旅行や短期の出張でタイを訪れる際に、交流を持つ機会が多いのは、 タクシー運転手、ホテルのスタッフ、観光ガイド、土産物屋の店員、 そして夜のサービス業に従事する人々といった、特定の業種の方々に限られがちです。 これにより、タイ社会全体に対する限定的な、あるいは誤った認識を持つことは少なくありません。 しかし、バンコクのような大都市が、教育が行き届かない人々ばかりが暮らす場所ではないことは明らかです。 タイの教育水準は着実に向上しており、現代的な社会を形成しています。

目次

  1. タイの初等教育
  2. タイの中等教育
  3. タイの大学教育
  4. 付記事項
    1. 学校年度の違い
    2. 大学の卒業式の特徴

タイの初等教育

タイの初等教育は「ประถมศึกษา(パトム・スクサー)」と呼ばれ、略して「ポー(ป.)」と表します。 学年は ポー・1(ヌン)〜ポー・6(ホック) の6年間です。

タイ語学習者のあいだで耳にする「ポー・ホック」は、タイ教育省が定める 小学6年生程度の語学力 を測る試験を指します。

義務教育と保護者の責任

初等教育は義務教育にあたり、子どもを正当な理由なく就学させない保護者には 1,000バーツ以下の罰金 が科せられます。

「正当な理由」の例

  • 子どもに身体または精神上の障害がある
  • 子どもが保健省の定める伝染病を持っている
  • 登校により他人に支障が生じる
  • 満14歳前でも小6課程を修了、または同等の学力を有する

タイの中等教育

中等教育は「มัธยมศึกษา(マタヨム・スクサー)」で、略して「モー(ม.)」と表します。 モー・1〜モー・3 は義務教育、モー・4〜モー・6 は日本の高校に相当します。

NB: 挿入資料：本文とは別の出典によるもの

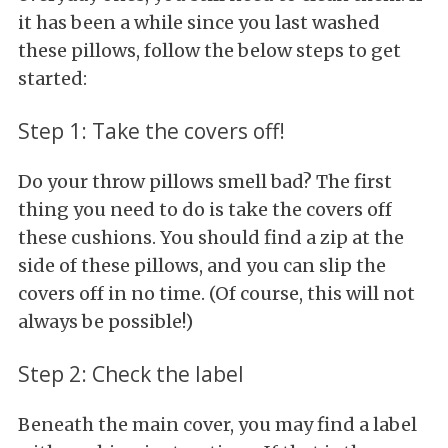
it has been a while since you last washed
these pillows, follow the below steps to get
started:
Step 1: Take the covers off!
Do your throw pillows smell bad? The first
thing you need to do is take the covers off
these cushions. You should find a zip at the
side of these pillows, and you can slip the
covers off in no time. (Of course, this will not
always be possible!)
Step 2: Check the label
Beneath the main cover, you may find a label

進路は多様で、大学進学を目指す生徒もいれば、 実践的な職業訓練を志す生徒も少なくありません。 後者は「โรงเรียนอาชีวศึกษา(ローンリアン・アチーワ・スクサー)」と呼ばれる職業訓練校で学び、 「ボー・ウォー・チョー」「ポー・ウォー・ソー」などの資格課程に進みます。

タイの大学教育

学位の呼称は次のとおりです。

学士
ปริญญาตรี(バリンヤー・トリー)
修士
ปริญญาโท(バリンヤー・トー)
博士
ปริญญาเอก(バリンヤー・エーク)

進学率は日本より低めで、背景には経済事情があるとみられます。 また教育機関のレベルには幅があるため、 採用実務では卒業校の評価や簡単な入社試験などで学力検査してを慎重に見極める 必要があります。

タイの学校制度

付記事項

[付記1]学校年度は日本と少し違います

タイの学校年度は 5月16日開始、翌年3月15日終了(2学期制)。 9月末〜10月下旬に中間休みがあります。 日本では「4月生まれ=早生まれ」ですが、タイでは 一つ下の学年 に分類される点に注意が必要です。

[付記2]大学の卒業式は翌年に開催

大学の卒業式は卒業の翌年2月に行われ、王室関係者から一人ひとりに証書が授与されます。 そのため 予行練習(リハーサル) があり、社会人でも休暇を取得することがあります。 駐在直後の日本人上司には誤解されがちですが、タイでは正式な式典前の重要な儀式です。